Jonny D. Wallis Neighborhood Park opened March 30 after a quick 10-month construction period and long 13-year wait.

A pair of parents laughed as they tried out the exercise equipment at one corner of Goleta’s newest park, while their kids seemed bemused at the sight of their parents messing around on a stair stepper. Another family picnicked next to San Jose Creek on the black-topped bicycle path, a short piece that will one day connect the beach bikeway to Calle Real, on the other side of the 101. It was Saturday afternoon at 170 South Kellogg Avenue, four acres of land that narrowly escaped capture by the state Redevelopment Agency boondoggle, on the first day it officially transformed to the Jonny D. Wallis Neighborhood Park.
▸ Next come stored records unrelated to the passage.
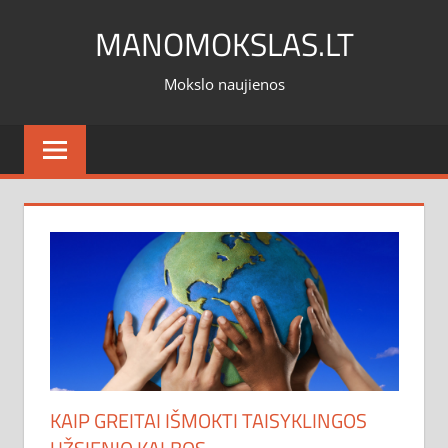
Skip
MANOMOKSLAS.LT
to
content
Mokslo naujienos
KAIP GREITAI IŠMOKTI TAISYKLINGOS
“No one would have been happier to see the new park opening,” said Kitty Bednar, Wallis’s longtime partner. “Jonny would have been the first to thank everyone who worked so hard to make that possible.” Wallis, voted onto the city’s first council in 2002 and one of the city mothers, had advocated for Old Town parks, gaining Armitos Park during her 45 years in Old Town before her death in 2013.
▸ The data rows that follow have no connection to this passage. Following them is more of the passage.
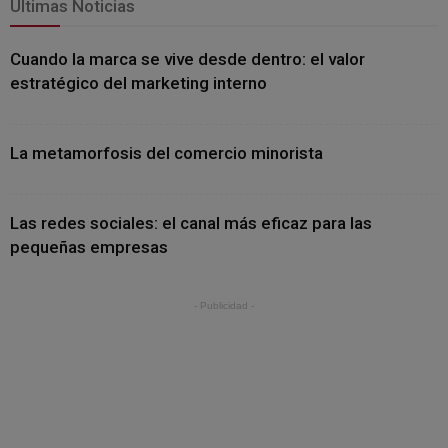
Últimas Noticias
Cuando la marca se vive desde dentro: el valor
estratégico del marketing interno
La metamorfosis del comercio minorista
Las redes sociales: el canal más eficaz para las
pequeñas empresas
- Publicidad -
Giant toys for kids at the Wallis Neighborhood Park and a piñata pole (foreground)

Bednar said she’d been on a walk the week before and had been pleased to hear one of her neighbors at the park telling his children, “We’ll be able to play there next week. It’s opening!”

The skateboarders were clattering up and down the skate-park ramps, executing a flourish as they screeched up to the railing. One teen confided they’d been there all week, checking it out. Over at the play structures, parents leaned in taut alert, watchful over their toddlers and youngsters. Everyone was staying off the soccer field, either to give the newly rolled-out sod time to take root (that’ll take a couple weeks) or because of the multitude of other things to do at the park.

The skatepark at Jonny’s park in Goleta’s Old Town

Earlier that morning, Mayor Paula Perotte had thanked the city staff who’d taken the park from dirt to playing fields in 10 months and the many in the community — including those who voted in the “name the park” contest — who’d contributed ideas to the park’s design. She included State Senator Hannah-Beth Jackson and Assemblymember Monique Limon in her thanks; they had helped the city successfully get the rights to the land. The city’s Redevelopment Agency (RDA) had bought the land in 2011, but the state dissolved RDAs the next year. It became the state Department of Finance’s decision to determine ownership, finding in Goleta’s favor in January 2018.

The new park contains not only a trickling creek and the Sister Witness Tree, the largest California sycamore in the world, but tennis and basketball courts, bocce and handball courts, a Ping-Pong table and picnic tables. Shade, sun, and grass are slated to be joined by a splash pad in the future.